[[ Extracted data open ]]

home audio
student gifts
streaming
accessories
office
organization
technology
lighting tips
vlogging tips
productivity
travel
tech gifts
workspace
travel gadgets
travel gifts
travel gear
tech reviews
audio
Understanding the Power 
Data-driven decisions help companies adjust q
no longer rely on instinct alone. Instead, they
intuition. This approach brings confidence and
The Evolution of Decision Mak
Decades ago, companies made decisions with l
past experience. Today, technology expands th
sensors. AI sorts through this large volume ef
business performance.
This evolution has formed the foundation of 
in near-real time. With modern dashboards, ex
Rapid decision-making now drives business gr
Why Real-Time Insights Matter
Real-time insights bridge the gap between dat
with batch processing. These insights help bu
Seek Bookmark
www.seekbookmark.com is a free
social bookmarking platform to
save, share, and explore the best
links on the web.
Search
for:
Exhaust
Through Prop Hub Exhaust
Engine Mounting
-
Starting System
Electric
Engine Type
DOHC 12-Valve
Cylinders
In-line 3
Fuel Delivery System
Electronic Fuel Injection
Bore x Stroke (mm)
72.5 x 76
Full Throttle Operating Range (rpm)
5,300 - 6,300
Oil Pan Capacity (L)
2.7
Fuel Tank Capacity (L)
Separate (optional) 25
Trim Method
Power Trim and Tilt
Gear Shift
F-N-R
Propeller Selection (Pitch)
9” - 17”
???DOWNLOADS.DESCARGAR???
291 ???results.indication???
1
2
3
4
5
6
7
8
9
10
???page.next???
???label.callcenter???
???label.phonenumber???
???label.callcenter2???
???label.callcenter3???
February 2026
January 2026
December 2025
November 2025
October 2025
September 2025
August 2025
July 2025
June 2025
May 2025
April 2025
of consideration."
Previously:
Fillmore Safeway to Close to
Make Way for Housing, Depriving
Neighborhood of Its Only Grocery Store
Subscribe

[[ Extracted data closed ]]

What you need to do ▸ Set all of the records down again, exactly as they stand.

Response to this task ▸
home audio
student gifts
streaming
accessories
office
organization
technology
lighting tips
vlogging tips
productivity
travel
tech gifts
workspace
travel gadgets
travel gifts
travel gear
tech reviews
audio
Understanding the Power 
Data-driven decisions help companies adjust q
no longer rely on instinct alone. Instead, they
intuition. This approach brings confidence and
The Evolution of Decision Mak
Decades ago, companies made decisions with l
past experience. Today, technology expands th
sensors. AI sorts through this large volume ef
business performance.
This evolution has formed the foundation of 
in near-real time. With modern dashboards, ex
Rapid decision-making now drives business gr
Why Real-Time Insights Matter
Real-time insights bridge the gap between dat
with batch processing. These insights help bu
Seek Bookmark
www.seekbookmark.com is a free
social bookmarking platform to
save, share, and explore the best
links on the web.
Search
for:
Exhaust
Through Prop Hub Exhaust
Engine Mounting
-
Starting System
Electric
Engine Type
DOHC 12-Valve
Cylinders
In-line 3
Fuel Delivery System
Electronic Fuel Injection
Bore x Stroke (mm)
72.5 x 76
Full Throttle Operating Range (rpm)
5,300 - 6,300
Oil Pan Capacity (L)
2.7
Fuel Tank Capacity (L)
Separate (optional) 25
Trim Method
Power Trim and Tilt
Gear Shift
F-N-R
Propeller Selection (Pitch)
9” - 17”
???DOWNLOADS.DESCARGAR???
291 ???results.indication???
1
2
3
4
5
6
7
8
9
10
???page.next???
???label.callcenter???
???label.phonenumber???
???label.callcenter2???
???label.callcenter3???
February 2026
January 2026
December 2025
November 2025
October 2025
September 2025
August 2025
July 2025
June 2025
May 2025
April 2025
of consideration."
Previously:
Fillmore Safeway to Close to
Make Way for Housing, Depriving
Neighborhood of Its Only Grocery Store
Subscribe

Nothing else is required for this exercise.